Los espartanos vencieron a los atenienses en las Guerras de Peloponeso gracias a que contaron con un desconocido aliado, del que, por lo demás, no solicitaron nunca su ayuda. Sin embargo, si no llega a ser por el virus de la peste que asoló a la ciudad de Atenas, reduciendo su población a un tercio de lo que era, probablemente el curso de la Historia habría sido otro. Los vikingos, que podrían haber gobernado gran parte de Europa y de Norte América, no resultaron vencedores no porque fueran derrotados por los pueblos sobre los que se imponían, sino porque fueron devastados por un enemigo más letal, uno invisible y desconocido. La peste de 1350 acabó con un tercio de la población europea y puso fin a cientos de proyectos militares y políticos, entre otros, los de los propios vikingos que sucumbieron al feroz virus. Lo mismo le ocurrió al Imperio Azteca, devastado completamente no por las armas de los españoles, sino por el virus traído por los esclavos africanos. La viruela exterminó el 90% de los indígenas americanos.
La amenaza fantasma
El impacto de los virus es mucho mayor de lo que se ha venido creyendo hasta ahora. En general, se ha subestimado su importancia. Un estudio reciente de la University College London, de 2019, (en este enlace puede accederse a la publicación en la revista Science
llega a la sorprendente conclusión de que el impacto de estos diminutos bichillos dispersados por los continentes por el vehículo humano, ha sido tan grave como para cambiar literalmente la faz de la tierra. Un mero ejemplo de esto lo podemos extraer de lo ocurrido durante los siglos XVI y XVII en los dos continentes de América, donde los virus traídos por los europeos a los nativos americanos diezmaron sus poblaciones hasta tal punto de hacerlas desaparecer casi por completo, dejando enormes extensiones de tierras sin cultivar, por lo que la vegetación se apoderó rápidamente de esos territorios. La vegetación aumentó tanto como para hacer descender las temperaturas del planeta debido al progresivo consumo de dióxido de carbono, provocando lo que los especialistas denominan la Pequeña Edad del Hielo.

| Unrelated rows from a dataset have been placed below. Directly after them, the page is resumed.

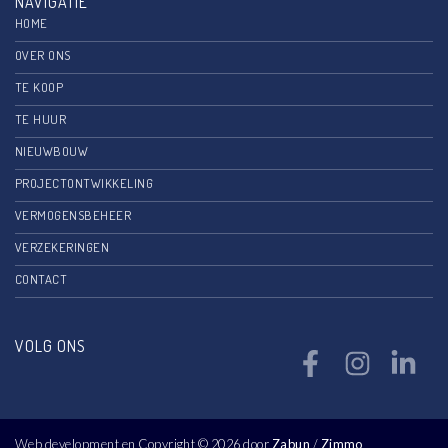
NAVIGATIE
HOME
OVER ONS
TE KOOP
TE HUUR
NIEUWBOUW
PROJECTONTWIKKELING
VERMOGENSBEHEER
VERZEKERINGEN
CONTACT
VOLG ONS
Web development en Copyright © 2026 door
Zabun
/
Zimmo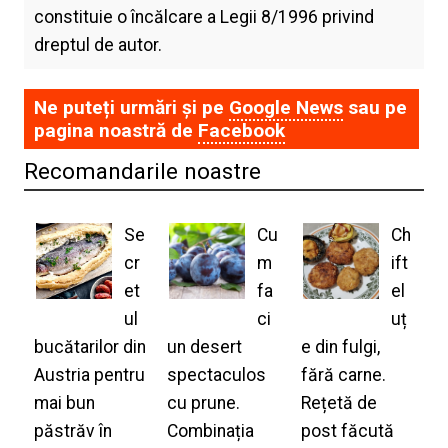
constituie o încălcare a Legii 8/1996 privind
dreptul de autor.
Ne puteți urmări și pe
Google News
sau pe
pagina noastră de
Facebook
Recomandarile noastre
Se
Cu
Ch
cr
m
ift
et
fa
el
ul
ci
uț
bucătarilor din
un desert
e din fulgi,
Austria pentru
spectaculos
fără carne.
mai bun
cu prune.
Rețetă de
păstrăv în
Combinația
post făcută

El virus, pues, en sus múltiples y misteriosas formas, ha derrotado imperios, aniquilado naciones enteras, y vencido fatalmente a emperadores (siendo el caso más conocido el del emperador romano Marco Aurelio). Su letal propagación puede hallarse incluso detrás de la explicación del fenómeno de conversión en masa al cristianismo durante el siglo IV d.C., pues la peste Justiniana causó tal devastación que fue usada por los religiosos como muestra del enfado del nuevo recién nacido dios. Walt Disney, en su clásico largometraje The Sword in the Stone, hace resultar vencedor a Merlin en su enfretamiento contra la bruja Mim convirtiéndole en un virus. Desde los hunos hasta el Imperio Británico, las hordas de guerreros y los ejércitos regulares transportaban la muerte más en sus venas que en sus armas. Y si alguien piensa que esto es cosa del pasado, piénsese en el SIDA, surgido en África en los años 1920, trasladado a Haití a mediados de los años 1960, y extendido por todo el mundo desde los EE.UU. a partir de la década de 1980, y responsable de millones de muertes en todo el planeta. La capacidad mortífera de un virus es tal que hay quienes sospechan que la misteriosa desaparición de los dinosaurios tenga más que ver con ello que con un meteorito.